What will you do today, on the Feast of the Holy Innocents, to make sure the victims of Newtown are not forgotten?
Usually lost in the mad rush of all the holy days in this upcoming Christmas season (Stephen, John the Evangelist, Holy Family, Epiphany, Baptism of the Lord, etc.) is The Feast of the Holy Innocents today (December 28), commemorating the slaughter of all baby boys under age two by Herod in Bethlehem. Not a historical event by any stretch of the imagination, it is certainly full of midrashic Truth for the biblical imagination. It’s a good event to reflect on in the wake of the recent violent massacre in Newtown, Connecticut.
While I’m the first in line to call for better gun control because of such homegrown terror, this is not the only issue that needs to be addressed, in light of everything that fed into Adam Lanza committing these crimes. As you consider Holy Innocents today, please consider prayerful, mindful meditation on all that needs to be addressed in order to help prevent such disasters from occurring again and again in our country: our obsession with guns, our obsession with violence, our unwillingness to adequately support our education system, and our ignorance around the origins and financial management of mental illness in our broken healthcare systems.

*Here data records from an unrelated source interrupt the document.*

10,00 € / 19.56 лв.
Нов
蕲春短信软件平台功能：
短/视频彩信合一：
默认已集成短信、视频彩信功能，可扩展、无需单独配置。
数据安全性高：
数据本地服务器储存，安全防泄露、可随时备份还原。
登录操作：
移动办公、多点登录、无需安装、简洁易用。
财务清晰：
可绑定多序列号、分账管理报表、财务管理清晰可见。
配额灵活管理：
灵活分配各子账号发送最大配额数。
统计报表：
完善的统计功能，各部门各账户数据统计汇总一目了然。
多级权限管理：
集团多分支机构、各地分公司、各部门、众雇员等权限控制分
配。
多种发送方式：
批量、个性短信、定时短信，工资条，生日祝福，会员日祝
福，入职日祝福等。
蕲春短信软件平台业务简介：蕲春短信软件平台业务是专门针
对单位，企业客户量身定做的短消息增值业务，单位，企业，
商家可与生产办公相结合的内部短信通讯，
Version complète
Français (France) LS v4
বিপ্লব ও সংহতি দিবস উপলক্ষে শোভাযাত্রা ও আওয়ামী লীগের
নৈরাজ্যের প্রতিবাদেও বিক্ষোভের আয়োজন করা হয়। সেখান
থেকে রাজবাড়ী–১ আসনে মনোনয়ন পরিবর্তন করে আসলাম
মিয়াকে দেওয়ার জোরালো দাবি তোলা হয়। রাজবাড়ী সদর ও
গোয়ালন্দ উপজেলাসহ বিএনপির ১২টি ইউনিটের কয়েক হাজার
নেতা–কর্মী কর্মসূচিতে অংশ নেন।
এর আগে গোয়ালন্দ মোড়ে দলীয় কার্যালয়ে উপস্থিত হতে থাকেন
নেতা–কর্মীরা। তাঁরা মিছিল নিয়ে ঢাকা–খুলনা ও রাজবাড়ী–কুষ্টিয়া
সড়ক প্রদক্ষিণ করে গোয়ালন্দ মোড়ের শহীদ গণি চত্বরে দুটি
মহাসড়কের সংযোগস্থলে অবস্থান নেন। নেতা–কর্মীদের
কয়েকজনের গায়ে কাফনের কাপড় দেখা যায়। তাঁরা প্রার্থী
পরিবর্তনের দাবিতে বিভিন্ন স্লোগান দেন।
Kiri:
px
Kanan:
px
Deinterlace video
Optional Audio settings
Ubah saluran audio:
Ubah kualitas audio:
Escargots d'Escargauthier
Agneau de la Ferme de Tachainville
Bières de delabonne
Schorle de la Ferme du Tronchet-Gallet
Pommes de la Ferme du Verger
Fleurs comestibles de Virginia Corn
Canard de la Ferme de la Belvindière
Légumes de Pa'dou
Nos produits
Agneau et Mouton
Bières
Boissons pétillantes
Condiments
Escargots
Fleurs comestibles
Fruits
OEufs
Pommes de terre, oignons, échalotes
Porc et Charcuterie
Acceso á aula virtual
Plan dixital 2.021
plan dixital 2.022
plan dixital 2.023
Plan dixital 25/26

I just ran across Senator Joe Manchin’s Washington Post column on these issues, that I’ll quote here at length, as they reflect what I’ve been thinking about myself since December 14:
Committed gun owners like me can and must listen to reasonable ideas about preventing mass violence. But whatever steps we take must be comprehensive — and must bring the entertainment industry and mental health community to the table. We cannot snap our fingers, push one-track legislation that focuses exclusively on guns and pat ourselves on the back. Such an approach certainly won’t fare well in Congress. More important, it won’t fully address the problem.
I truly appreciate President Obama’s intentions to “push without delay” a set of recommendations to address the kind of madness we witnessed in Newtown. However, an administration-led approach, without significant input from the entertainment, gun and mental health communities, will not meet the crucial test of credibility. It excludes too many of the voices that must be heard if we’re going to get this right after so many decades of bitter stalemate.
If the administration fails this credibility test, and if it takes a guns-first approach without addressing the other factors at play, we will be no closer to resolving this problem than we were in the days before the horror in Newtown.
No matter how strongly any one of us holds our positions, we all must be willing to respectfully hear each other out — elected leaders must hear recommendations from the mental health community; gun-control advocates must listen to gun rights supporters; the entertainment community must listen to those who want to see less violence on their screens. And vice versa.
If we let irrational fear and antagonism control the debate, then we will continue to be a nation of violence. We need leaders who can be open-minded. We can’t villainize those who disagree with us, and we can’t dismiss their legitimate concerns outright. We cannot pay lip service to those perspectives; they must be the driving force of change.
At the same time, as a proud gun owner and a member of the NRA, I will continue to urge the organization’s leadership to come to the table because I would like to see a more meaningful discussion — because every group with a role to play in this conversation should contribute. I’m open to a discussion about whether we need more security in our schools, as the NRA proposed in Friday’s news conference, but that can’t be the only measure that comes out of this. An all-or-nothing approach from any of these parties won’t result in the changes we need to keep our children safe.
Because if you think the problem of mass violence in our country is about just guns, you’re wrong. If you think it’s about just an entertainment industry that markets violence to kids, you’re wrong. If you [think] it’s about just insufficient security at our schools, you’re wrong. If you think it’s about just the lack of mental health services for troubled young people and adults, you’re wrong. We need to address all of them. I, for one, simply cannot support any proposal that doesn’t address all aspects of this problem.”
While Joe and I may disagree on whether we need another Commission, or whether we need to wait until every issue can be dealt with all at once, I think we do agree that there are many factors in our society that played their part in creating a person like Adam Lanza, who would choose to commit such atrocities. Let’s be very clear here, Adam chose to do what he did, no one is ultimately to blame but him. Let’s also be clear that dealing with all these issues comprehensively and authentically does not mean that such horrors will never happen again. What it does mean is that we will be a mature society that will deal with these issues like adults, instead of becoming, again, what we so easily become as Americans when things get difficult: a very juvenile society that reacts to all the screams of conflict by ignoring problems and/or allowing nothing to change, because it’s just too problematic to come to some kind of authentic compromise.
So will things actually change for the better? Or will everyone dig their heels in one more time, plug their ears again and shout “la la la I can’t hear you!”, as the memory of these latest Innocents fades over the next few weeks, and we become, one more time, obsessed with the next latest trend or tragedy? What will you do to see that we don’t?